## REQUIREMENT
Take the listing that follows and copy it precisely.

## RECORDS FOR PROCESSING
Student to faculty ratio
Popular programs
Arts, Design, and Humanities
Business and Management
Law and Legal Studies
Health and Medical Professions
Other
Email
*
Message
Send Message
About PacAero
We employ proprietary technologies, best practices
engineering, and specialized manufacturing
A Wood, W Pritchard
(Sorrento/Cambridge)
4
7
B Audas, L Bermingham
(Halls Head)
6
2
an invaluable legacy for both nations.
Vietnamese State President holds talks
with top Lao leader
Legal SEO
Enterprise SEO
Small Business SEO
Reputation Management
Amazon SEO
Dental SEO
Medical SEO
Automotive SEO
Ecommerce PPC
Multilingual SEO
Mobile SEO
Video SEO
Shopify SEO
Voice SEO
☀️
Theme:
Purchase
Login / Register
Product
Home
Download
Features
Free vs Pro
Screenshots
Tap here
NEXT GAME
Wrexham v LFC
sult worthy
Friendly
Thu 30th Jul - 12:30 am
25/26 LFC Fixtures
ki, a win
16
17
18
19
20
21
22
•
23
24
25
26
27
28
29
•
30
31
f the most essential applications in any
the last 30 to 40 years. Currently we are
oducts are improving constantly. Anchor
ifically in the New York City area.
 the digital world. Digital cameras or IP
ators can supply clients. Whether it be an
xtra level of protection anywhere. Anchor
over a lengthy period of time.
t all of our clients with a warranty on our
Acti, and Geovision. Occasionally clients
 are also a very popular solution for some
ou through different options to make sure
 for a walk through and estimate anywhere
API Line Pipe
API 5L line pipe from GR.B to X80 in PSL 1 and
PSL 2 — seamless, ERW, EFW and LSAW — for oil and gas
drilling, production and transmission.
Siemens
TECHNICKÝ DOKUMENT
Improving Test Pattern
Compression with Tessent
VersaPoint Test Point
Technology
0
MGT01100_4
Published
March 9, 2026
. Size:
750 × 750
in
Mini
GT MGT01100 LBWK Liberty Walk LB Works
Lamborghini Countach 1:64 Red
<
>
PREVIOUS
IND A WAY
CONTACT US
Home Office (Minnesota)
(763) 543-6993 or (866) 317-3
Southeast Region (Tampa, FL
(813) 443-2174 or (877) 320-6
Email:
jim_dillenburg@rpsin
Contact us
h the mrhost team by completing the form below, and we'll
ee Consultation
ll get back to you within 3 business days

## EXPECTED OUTPUT
Student to faculty ratio
Popular programs
Arts, Design, and Humanities
Business and Management
Law and Legal Studies
Health and Medical Professions
Other
Email
*
Message
Send Message
About PacAero
We employ proprietary technologies, best practices
engineering, and specialized manufacturing
A Wood, W Pritchard
(Sorrento/Cambridge)
4
7
B Audas, L Bermingham
(Halls Head)
6
2
an invaluable legacy for both nations.
Vietnamese State President holds talks
with top Lao leader
Legal SEO
Enterprise SEO
Small Business SEO
Reputation Management
Amazon SEO
Dental SEO
Medical SEO
Automotive SEO
Ecommerce PPC
Multilingual SEO
Mobile SEO
Video SEO
Shopify SEO
Voice SEO
☀️
Theme:
Purchase
Login / Register
Product
Home
Download
Features
Free vs Pro
Screenshots
Tap here
NEXT GAME
Wrexham v LFC
sult worthy
Friendly
Thu 30th Jul - 12:30 am
25/26 LFC Fixtures
ki, a win
16
17
18
19
20
21
22
•
23
24
25
26
27
28
29
•
30
31
f the most essential applications in any
the last 30 to 40 years. Currently we are
oducts are improving constantly. Anchor
ifically in the New York City area.
 the digital world. Digital cameras or IP
ators can supply clients. Whether it be an
xtra level of protection anywhere. Anchor
over a lengthy period of time.
t all of our clients with a warranty on our
Acti, and Geovision. Occasionally clients
 are also a very popular solution for some
ou through different options to make sure
 for a walk through and estimate anywhere
API Line Pipe
API 5L line pipe from GR.B to X80 in PSL 1 and
PSL 2 — seamless, ERW, EFW and LSAW — for oil and gas
drilling, production and transmission.
Siemens
TECHNICKÝ DOKUMENT
Improving Test Pattern
Compression with Tessent
VersaPoint Test Point
Technology
0
MGT01100_4
Published
March 9, 2026
. Size:
750 × 750
in
Mini
GT MGT01100 LBWK Liberty Walk LB Works
Lamborghini Countach 1:64 Red
<
>
PREVIOUS
IND A WAY
CONTACT US
Home Office (Minnesota)
(763) 543-6993 or (866) 317-3
Southeast Region (Tampa, FL
(813) 443-2174 or (877) 320-6
Email:
jim_dillenburg@rpsin
Contact us
h the mrhost team by completing the form below, and we'll
ee Consultation
ll get back to you within 3 business days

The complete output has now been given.